Adaptive Reconstruction of Pupil Dynamics During Blink Data Loss: A Physiologically-Informed Exponential Recovery and Noise Modelling Framework

This paper presents a novel, physiologically inspired framework for reconstructing missing pupil data during blink-induced interruptions. Pupillometry has become integral to studies of cognition, emotion, and neural function, yet the frequent data gaps caused by blinks can compromise the accuracy of inferences drawn from pupil measurements. This approach addresses these challenges by introducing an exponential recovery model that dynamically adjusts its time constant in proportion to blink duration, thus capturing the non-linear dynamics of pupil responses more effectively than traditional interpolation methods.
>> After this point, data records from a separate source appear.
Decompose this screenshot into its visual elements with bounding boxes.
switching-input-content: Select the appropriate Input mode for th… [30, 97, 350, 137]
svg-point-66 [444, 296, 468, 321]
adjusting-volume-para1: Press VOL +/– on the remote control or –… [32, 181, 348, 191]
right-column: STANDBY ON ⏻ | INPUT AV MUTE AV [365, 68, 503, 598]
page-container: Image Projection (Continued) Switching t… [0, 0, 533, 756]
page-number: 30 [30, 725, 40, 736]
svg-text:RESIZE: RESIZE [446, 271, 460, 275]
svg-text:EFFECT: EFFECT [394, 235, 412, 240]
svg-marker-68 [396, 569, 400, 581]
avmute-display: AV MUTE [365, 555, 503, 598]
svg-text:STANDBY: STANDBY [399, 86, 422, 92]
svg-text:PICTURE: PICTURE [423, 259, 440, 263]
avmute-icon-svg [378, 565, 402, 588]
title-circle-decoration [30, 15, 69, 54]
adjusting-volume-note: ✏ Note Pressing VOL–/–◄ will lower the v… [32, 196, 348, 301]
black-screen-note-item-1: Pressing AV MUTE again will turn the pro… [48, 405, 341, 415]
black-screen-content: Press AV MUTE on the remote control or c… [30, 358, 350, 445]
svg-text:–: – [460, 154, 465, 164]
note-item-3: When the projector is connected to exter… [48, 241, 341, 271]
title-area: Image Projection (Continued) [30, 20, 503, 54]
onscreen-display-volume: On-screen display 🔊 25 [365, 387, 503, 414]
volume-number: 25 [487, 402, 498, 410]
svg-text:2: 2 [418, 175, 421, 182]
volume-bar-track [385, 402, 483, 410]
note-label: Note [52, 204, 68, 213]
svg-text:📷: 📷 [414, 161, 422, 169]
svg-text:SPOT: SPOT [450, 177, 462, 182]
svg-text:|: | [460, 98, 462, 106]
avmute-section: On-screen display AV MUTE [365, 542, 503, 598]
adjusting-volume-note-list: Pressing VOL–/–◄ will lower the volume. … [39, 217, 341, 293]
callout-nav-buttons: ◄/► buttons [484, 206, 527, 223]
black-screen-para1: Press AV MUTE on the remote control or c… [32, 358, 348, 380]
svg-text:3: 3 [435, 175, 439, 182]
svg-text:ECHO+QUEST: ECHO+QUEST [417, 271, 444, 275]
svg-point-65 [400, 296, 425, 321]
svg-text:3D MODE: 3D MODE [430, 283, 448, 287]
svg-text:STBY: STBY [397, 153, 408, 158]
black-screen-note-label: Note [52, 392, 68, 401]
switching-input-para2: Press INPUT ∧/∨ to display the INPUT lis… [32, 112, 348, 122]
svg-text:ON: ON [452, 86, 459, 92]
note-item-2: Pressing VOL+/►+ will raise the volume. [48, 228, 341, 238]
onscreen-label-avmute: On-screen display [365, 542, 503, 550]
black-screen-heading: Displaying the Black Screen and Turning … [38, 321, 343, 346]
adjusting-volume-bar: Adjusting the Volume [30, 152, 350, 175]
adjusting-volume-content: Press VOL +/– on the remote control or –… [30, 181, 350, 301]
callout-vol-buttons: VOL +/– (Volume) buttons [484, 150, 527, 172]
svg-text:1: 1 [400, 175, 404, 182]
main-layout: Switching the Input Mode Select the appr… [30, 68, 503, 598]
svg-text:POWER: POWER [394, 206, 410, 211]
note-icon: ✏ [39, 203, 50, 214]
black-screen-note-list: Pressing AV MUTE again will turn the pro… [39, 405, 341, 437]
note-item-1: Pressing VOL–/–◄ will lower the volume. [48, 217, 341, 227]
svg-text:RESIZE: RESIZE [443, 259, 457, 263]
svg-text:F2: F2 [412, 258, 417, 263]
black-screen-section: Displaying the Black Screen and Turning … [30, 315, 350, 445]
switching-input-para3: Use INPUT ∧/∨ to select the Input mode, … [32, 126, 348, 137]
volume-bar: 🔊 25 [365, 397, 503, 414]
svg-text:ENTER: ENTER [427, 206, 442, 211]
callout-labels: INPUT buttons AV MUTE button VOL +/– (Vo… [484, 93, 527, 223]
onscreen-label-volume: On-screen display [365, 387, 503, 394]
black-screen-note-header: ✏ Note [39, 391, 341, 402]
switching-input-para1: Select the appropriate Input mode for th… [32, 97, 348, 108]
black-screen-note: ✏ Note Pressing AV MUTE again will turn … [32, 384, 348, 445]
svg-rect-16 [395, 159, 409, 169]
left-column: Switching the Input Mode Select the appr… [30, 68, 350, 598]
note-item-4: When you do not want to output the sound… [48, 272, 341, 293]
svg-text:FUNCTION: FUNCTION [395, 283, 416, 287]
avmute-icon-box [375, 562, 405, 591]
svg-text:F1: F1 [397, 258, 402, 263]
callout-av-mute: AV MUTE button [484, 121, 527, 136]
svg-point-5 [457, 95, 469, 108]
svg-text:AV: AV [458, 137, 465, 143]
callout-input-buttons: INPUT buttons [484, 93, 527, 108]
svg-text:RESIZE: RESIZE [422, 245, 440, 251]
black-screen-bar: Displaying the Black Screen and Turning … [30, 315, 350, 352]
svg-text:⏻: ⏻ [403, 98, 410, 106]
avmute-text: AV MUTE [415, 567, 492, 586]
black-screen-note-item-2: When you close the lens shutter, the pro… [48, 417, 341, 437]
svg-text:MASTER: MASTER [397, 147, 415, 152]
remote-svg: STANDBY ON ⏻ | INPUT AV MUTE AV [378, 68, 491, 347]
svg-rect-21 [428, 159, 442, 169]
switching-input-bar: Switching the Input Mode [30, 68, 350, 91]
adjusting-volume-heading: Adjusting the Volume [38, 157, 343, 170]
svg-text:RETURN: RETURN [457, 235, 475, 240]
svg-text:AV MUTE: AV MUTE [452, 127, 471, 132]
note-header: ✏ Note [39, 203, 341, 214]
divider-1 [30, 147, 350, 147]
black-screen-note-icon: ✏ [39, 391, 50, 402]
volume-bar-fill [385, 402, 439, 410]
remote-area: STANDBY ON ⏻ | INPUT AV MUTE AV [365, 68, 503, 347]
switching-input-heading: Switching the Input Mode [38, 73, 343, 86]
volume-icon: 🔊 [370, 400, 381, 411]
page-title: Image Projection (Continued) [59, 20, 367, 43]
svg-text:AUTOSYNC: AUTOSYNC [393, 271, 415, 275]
A localised noise estimation procedure further enhances realism by incorporating both signal-dependent and baseline noise derived from statistical properties of the data surrounding each blink. Additionally, a Savitzky-Golay filter is selectively applied to the reconstructed intervals, preserving key physiological features while mitigating high-frequency artefacts. To facilitate the implementation of our framework, we introduce PRPIP, a Python package that implements our methodology. This work demonstrates the effectiveness of this method using empirical pupil data from visual tasks, illustrating that the reconstructed signals maintain physiological fidelity across a range of blink durations. These findings underscore the potential of combining physiological principles with data-driven noise modelling to generate robust, continuous pupil traces. By offering a more accurate reconstruction of pupil size, this framework stands to advance pupillometric research in fields ranging from cognitive psychology to clinical neuroscience.